Hepatitis B virus (HBV) infection is the most common chronic viral infection in the world. Despite the availability of a preventative vaccine, more than 250 million people worldwide are chronically infected with HBV. The complications of chronic HBV infection—cirrhosis and hepatocellular cancer (HCC)—account for more than 850,000 deaths per year.1 HBV is transmitted haematogenously and sexually, with the majority of HBV infections being transmitted vertically (or perinatally) in high prevalence regions.2 HBV infection acquired at birth or in early childhood results in chronicity in >95% of cases, whereas only 5–10% of those who are infected in adulthood will progress to chronic infection.

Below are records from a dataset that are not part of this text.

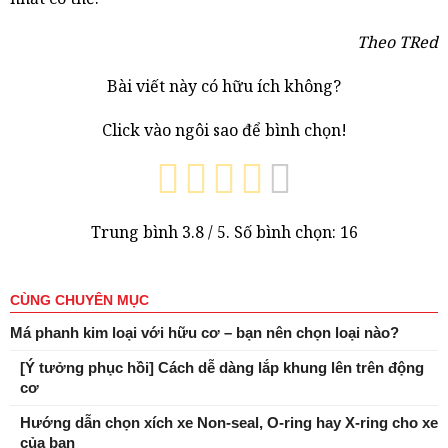
Theo TRed
Bài viết này có hữu ích không?
Click vào ngôi sao để bình chọn!
Trung bình
3.8
/ 5. Số bình chọn:
16
CÙNG CHUYÊN MỤC
Má phanh kim loại với hữu cơ – bạn nên chọn loại nào?
[Ý tưởng phục hồi] Cách dễ dàng lắp khung lên trên động
cơ
Hướng dẫn chọn xích xe Non-seal, O-ring hay X-ring cho xe
của bạn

Treatment options for chronic hepatitis B (CHB) are mostly non-curative. Although antiviral therapy can provide adequate viral suppression, cases of functional cure (or hepatitis B surface antigen [HBsAg] loss) are limited and therefore long-term therapy is required. CHB is a dynamic disease, which means that all patients with CHB require long-term monitoring to inform treatment and management decisions. The treatment paradigm in CHB is undergoing rapid change—a number of novel agents are entering the clinical trial pipeline with the therapeutic goal of HBsAg loss or functional cure. It will be important to optimise patient management in advance of these clinical trials, and maintaining viral suppression will be an important prerequisite for many of them. In addition, viral suppression is mandated in a number of patient groups, especially those with advanced disease and cirrhosis, to prevent the complications of CHB.
Here we highlight some of the mistakes frequently made by clinicians when managing CHB and provide an evidence and experience-based approach to its management.